More than 4500 leading producers from around Australia have been through Terry’s Grazing for Profit (GFP) courses and other programs run by his Resource Consulting Services. “Some people think GFP is about cell grazing, but it is much more than that,” he says. “Its primary purpose is to begin the process of change by giving people an educational and motivational experience that they have never had before.”

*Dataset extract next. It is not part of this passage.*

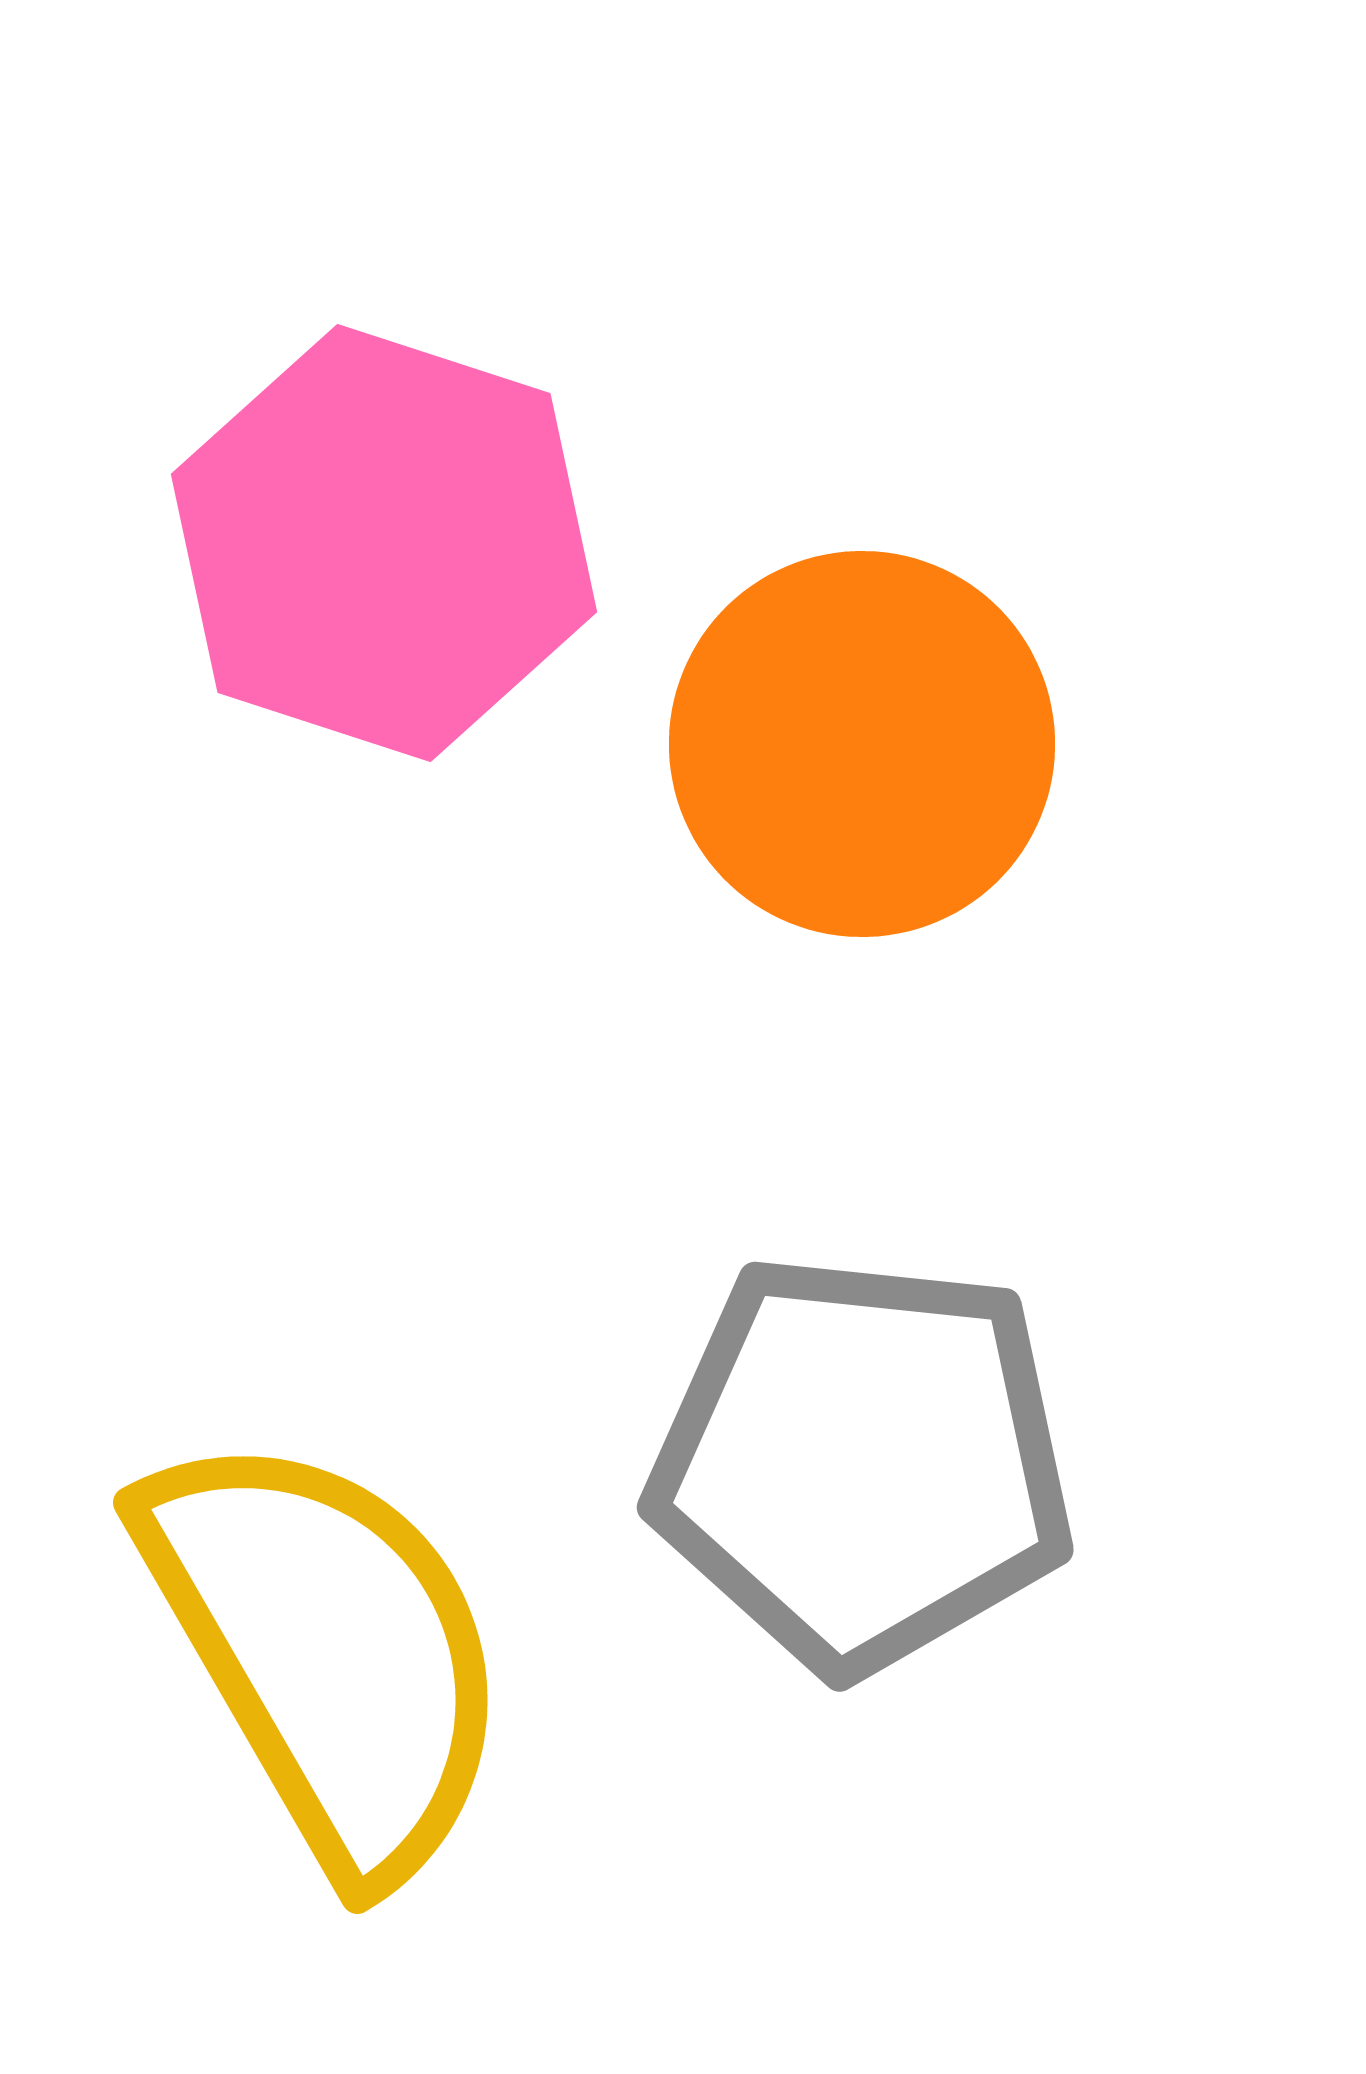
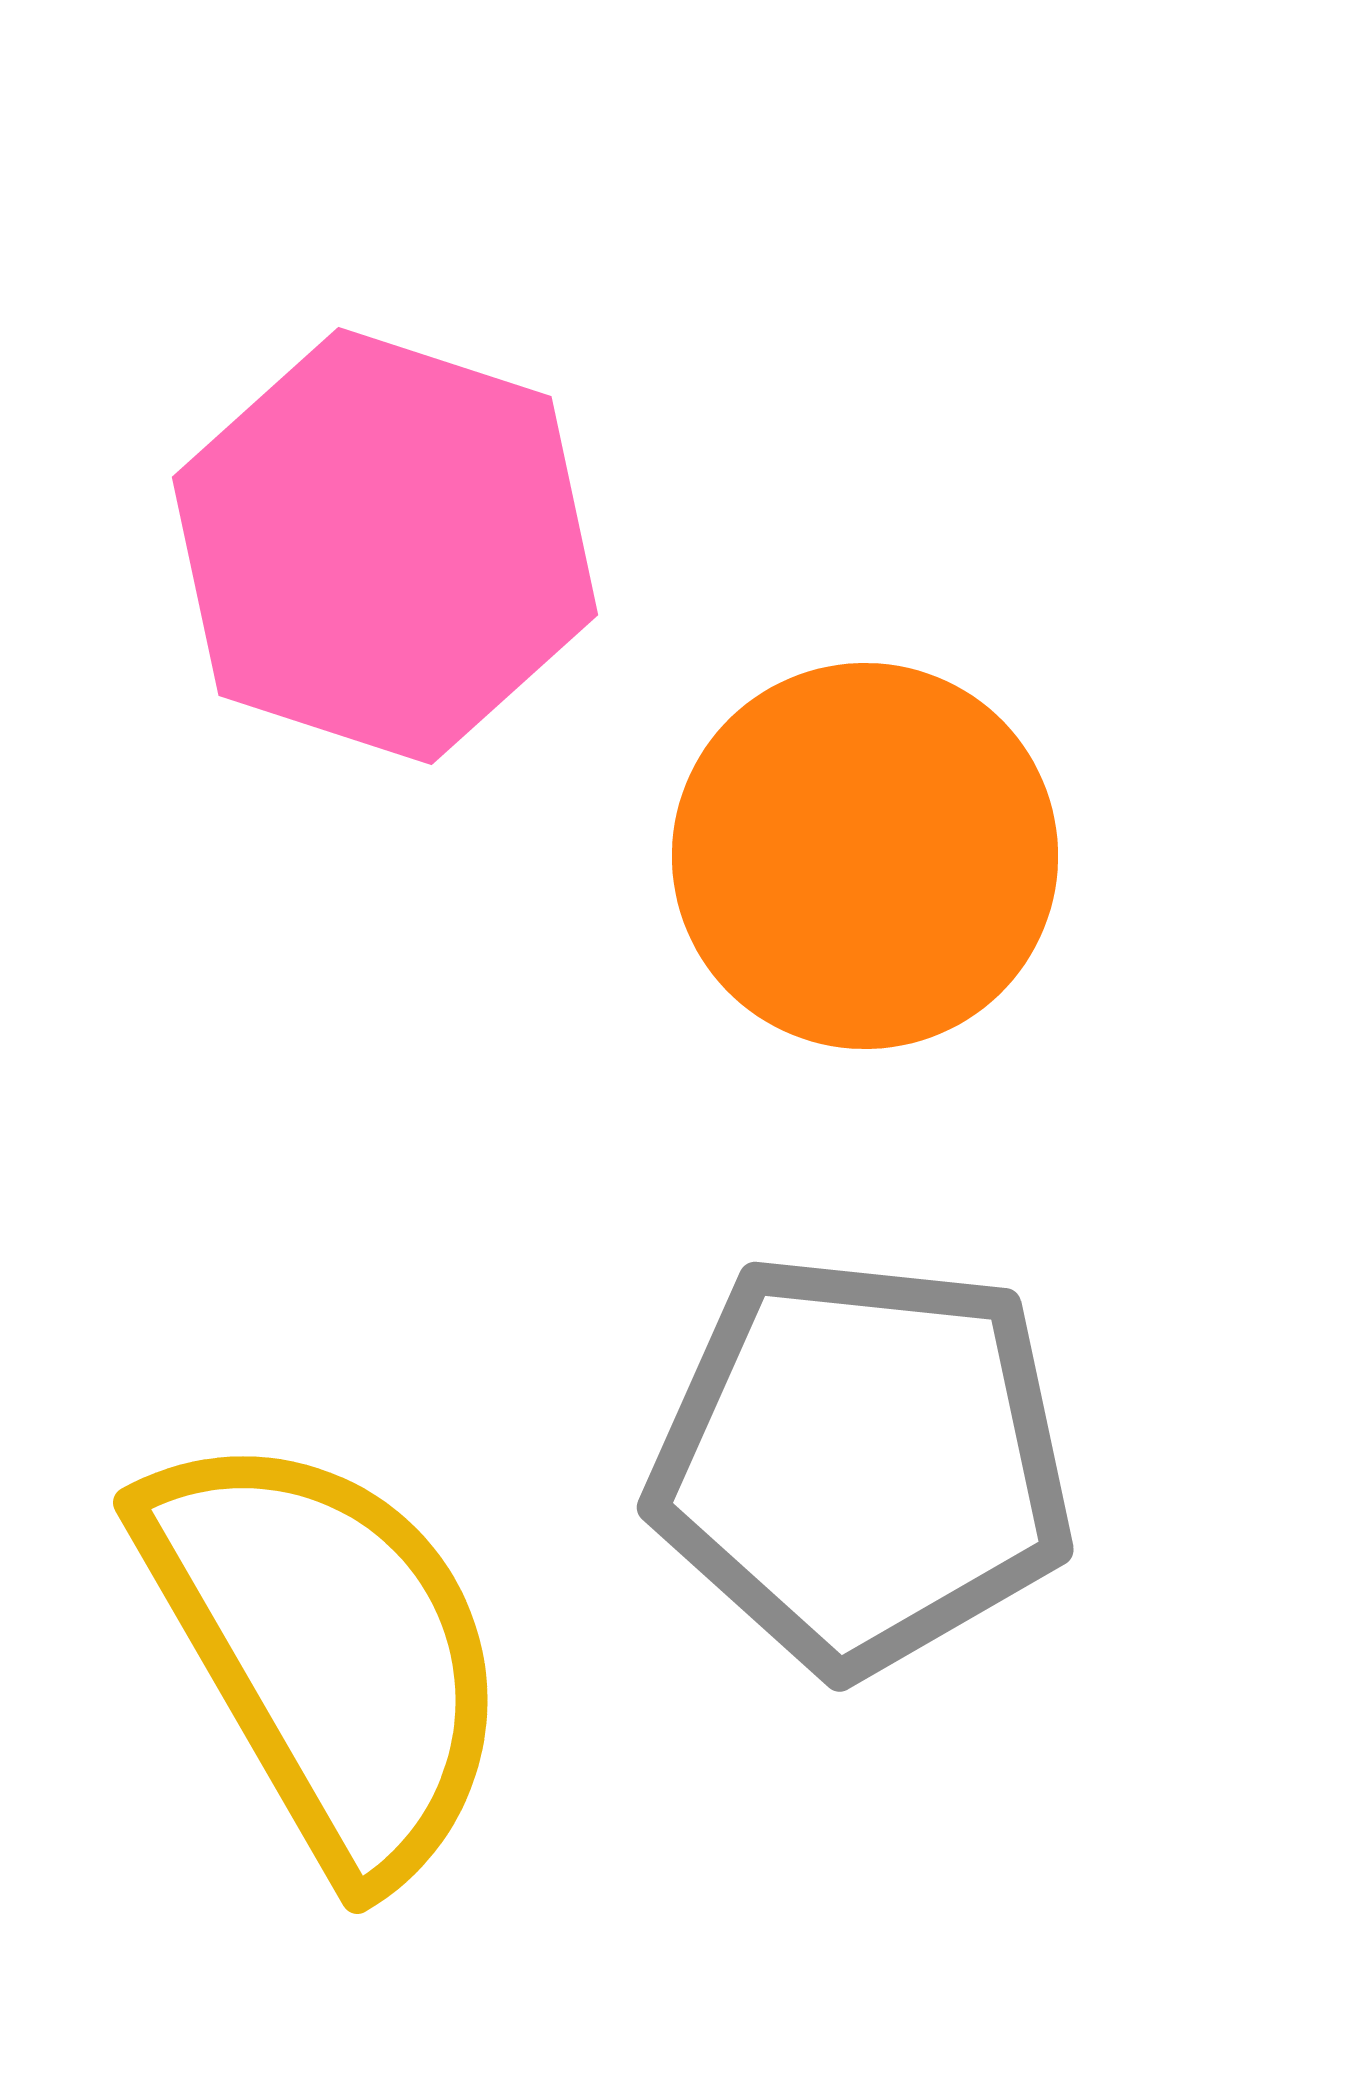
pink hexagon: moved 1 px right, 3 px down
orange circle: moved 3 px right, 112 px down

It was back in the 1950s and ’60s, growing up on a mixed farm at Proston in south-east Queensland, that Terry’s attachment to the land was fostered by his mother. His father saw no future in it and told Terry to get an education and become a farm advisor instead. But at 17, he joined the Department of Primary Industries and has been on the same path in various guises for the past 40 years. After a decade in the department and another decade running the largest privately funded research project in the northern beef industry at Mt Bundey Station in the Northern Territory, Terry had learned how to synthesise information from many sources and develop it into practical, profitable outcomes. Then in 1989, inspired by the work of Zimbabwean scientist Dr Stan Parsons, he launched the GFP school, which included the concept of cell grazing, also known as time-control grazing, which involves rotational grazing and rest for pasture. It was dismissed by departmental scientists at the time. “Now, 18 years later, everyone knows that rotational grazing and spelling pastures maximises productivity but then it was quite controversial,” Terry says.